Greene Co. TN
In the uncertainty as to whether the Union had succeeded to the rights exercised by the British crown, the endeavors of the national legislature took the direction of bringing pressure to bear on the claimant States to cede their back lands to the general government.
Congress, on September 6, 1780, on motion of Joseph Jones, of Virginia, seconded by James Madison, resolved "that in case the recommendations to the States of Virginia, North Carolina and Georgia to cede to the United States a portion of their unappropriated western territory shall be complied with, the territory so ceded shall be laid out in separate States at such times and in such manner as Congress shall hereafter direct."1
By a resolution of October 10, 1780, it was more explicitly set forth by Congress, that such new States should be republican in form, and "members of the federal union and have the same rights of sovereignty, freedom and independence as the other States." This is the first action of Congress in reference to new States on the western waters, and the first hint that a State in the hinterland, such as the State of Franklin, might come into existence in the near future.
The assertion of a purpose on the part of Congress to create new States was construed, it seems, in some quarters, to have been a declaration of sovereignty in the United States over the western country.2 Information of these resolutions, in time, reached the settlements on the Holston and Watauga rivers.
A leading spirit on the upper reaches of the Holston, in Virginia, was Colonel Arthur Campbell.

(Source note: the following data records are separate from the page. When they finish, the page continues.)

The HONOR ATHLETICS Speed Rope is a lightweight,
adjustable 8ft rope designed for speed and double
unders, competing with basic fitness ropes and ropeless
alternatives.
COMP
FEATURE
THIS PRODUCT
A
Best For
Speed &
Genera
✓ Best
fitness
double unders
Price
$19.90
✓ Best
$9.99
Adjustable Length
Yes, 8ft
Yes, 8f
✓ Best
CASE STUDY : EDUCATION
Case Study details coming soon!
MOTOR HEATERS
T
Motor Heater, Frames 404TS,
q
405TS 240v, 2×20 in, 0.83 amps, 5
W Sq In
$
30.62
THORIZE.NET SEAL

His progenitors emigrated from Northern Ireland to Pennsylvania, and thence to Augusta county in the Valley of Virginia, where Arthur Campbell was born in 1742. A few years before the Revolutionary War, he removed to the Holston river section, then a wilderness; and there along with his cousin, General William Campbell, he was active in the leadership of his people, serving as county lieutenant, legislator and Indian campaigner.
In the brain of this virile and strong-willed man, possessed of Scotch-Irish initiative, courage and tenacity, was formed the first conception of a separate State for the sturdy population which was then flowing into the valleys of the Holston and its tributaries, in South-western Virginia and the close-lying settlements to the south in North Carolina.

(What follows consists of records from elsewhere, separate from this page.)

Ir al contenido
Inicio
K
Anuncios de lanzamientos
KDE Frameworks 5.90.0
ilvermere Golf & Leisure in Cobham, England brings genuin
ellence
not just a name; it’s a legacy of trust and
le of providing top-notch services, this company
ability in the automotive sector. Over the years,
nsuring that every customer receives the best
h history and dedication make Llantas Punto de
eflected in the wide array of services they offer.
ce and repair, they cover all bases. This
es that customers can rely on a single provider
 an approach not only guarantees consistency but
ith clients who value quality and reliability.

What may be called the genesis of the State of Franklin was this document circulated (evidently early in January, 1782) by Colonel Campbell among the settlers on the border:
A Scheme for obtaining the sense of the inhabitants of the Western Country on the subject of the late Resolves of Congress declaring the sovereignty over the same to be in the United States.
1st. That Selectmen or Deputies be chosen for the five south-western counties of Virginia and the counties of Washington and Sullivan in North Carolina to meet at Abingdon the third Wednesday in April, 1782.
2nd. That in order that the representation be adequate, let the Deputies be in number proportionate to the number of farmers above eighteen years of age, allowing one Deputy for every hun-dred such farmers.
3rd. That the election be held at the respective Court Houses on the third Tuesday in the month of March next, by the same officers and under the same regulations as elections for delegates are held.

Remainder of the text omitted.